- Exercise directions -
In the listing below, how many lines carry the word "market"? Reply with only the number.

- Data provided -
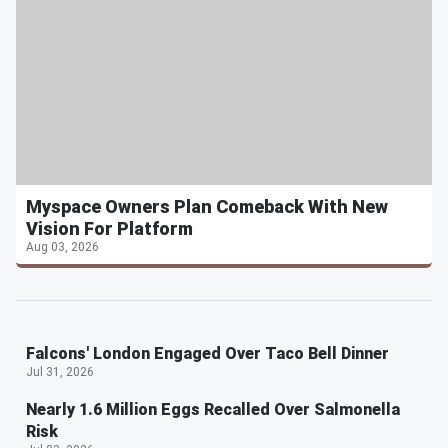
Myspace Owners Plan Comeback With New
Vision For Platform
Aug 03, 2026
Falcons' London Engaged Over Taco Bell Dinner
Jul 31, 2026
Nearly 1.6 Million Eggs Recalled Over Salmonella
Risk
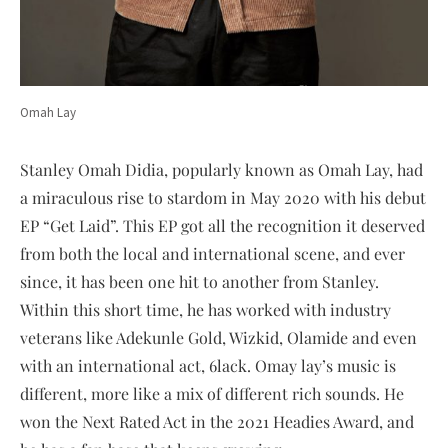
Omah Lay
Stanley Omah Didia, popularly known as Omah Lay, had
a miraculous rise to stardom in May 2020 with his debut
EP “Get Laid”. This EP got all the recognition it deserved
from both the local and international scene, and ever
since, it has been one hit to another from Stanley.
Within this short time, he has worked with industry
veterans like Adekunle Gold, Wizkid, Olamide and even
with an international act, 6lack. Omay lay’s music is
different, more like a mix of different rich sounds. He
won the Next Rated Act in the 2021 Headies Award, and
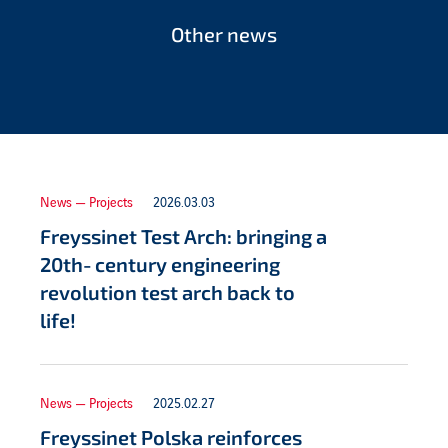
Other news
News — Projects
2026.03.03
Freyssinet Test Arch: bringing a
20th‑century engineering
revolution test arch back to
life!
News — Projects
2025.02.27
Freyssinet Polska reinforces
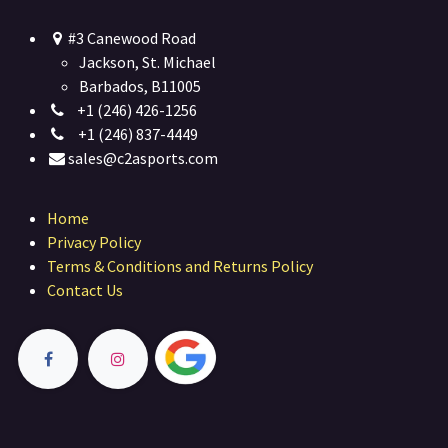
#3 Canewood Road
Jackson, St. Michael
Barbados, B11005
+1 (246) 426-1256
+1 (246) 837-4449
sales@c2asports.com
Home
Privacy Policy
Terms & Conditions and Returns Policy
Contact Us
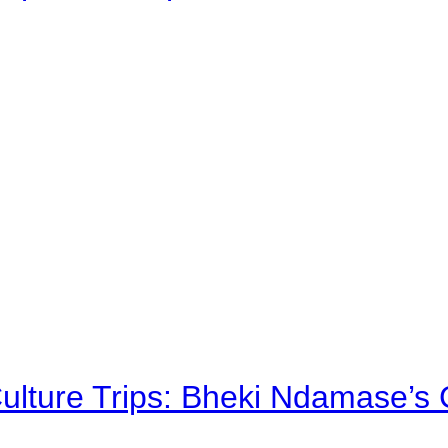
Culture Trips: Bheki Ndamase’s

==

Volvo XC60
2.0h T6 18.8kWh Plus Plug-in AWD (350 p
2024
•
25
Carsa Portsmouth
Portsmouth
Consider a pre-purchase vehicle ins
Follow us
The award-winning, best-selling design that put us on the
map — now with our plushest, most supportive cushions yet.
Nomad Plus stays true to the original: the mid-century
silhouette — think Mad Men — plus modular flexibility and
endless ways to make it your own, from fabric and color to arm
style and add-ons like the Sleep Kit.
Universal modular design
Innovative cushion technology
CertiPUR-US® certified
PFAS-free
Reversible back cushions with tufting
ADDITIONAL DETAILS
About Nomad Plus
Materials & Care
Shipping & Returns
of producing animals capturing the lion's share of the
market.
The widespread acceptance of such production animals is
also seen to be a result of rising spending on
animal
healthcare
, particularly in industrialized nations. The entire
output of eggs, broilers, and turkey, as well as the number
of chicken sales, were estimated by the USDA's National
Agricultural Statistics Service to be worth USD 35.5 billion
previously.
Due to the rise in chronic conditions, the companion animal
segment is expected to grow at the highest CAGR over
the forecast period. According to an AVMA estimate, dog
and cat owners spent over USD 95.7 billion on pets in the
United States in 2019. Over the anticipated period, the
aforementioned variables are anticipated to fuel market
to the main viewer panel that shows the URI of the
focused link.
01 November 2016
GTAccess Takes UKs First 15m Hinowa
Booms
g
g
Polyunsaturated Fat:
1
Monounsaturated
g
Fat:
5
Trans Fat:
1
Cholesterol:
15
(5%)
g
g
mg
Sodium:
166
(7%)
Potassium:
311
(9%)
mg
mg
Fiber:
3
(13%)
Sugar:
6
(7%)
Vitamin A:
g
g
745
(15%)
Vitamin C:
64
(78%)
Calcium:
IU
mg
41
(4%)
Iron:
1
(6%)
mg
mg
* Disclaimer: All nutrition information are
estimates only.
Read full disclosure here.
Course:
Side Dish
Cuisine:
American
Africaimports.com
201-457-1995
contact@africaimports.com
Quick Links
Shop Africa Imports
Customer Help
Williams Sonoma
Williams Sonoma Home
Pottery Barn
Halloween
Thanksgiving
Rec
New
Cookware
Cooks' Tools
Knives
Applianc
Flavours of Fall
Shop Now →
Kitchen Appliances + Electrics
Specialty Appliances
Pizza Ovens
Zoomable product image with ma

- Written solution -
2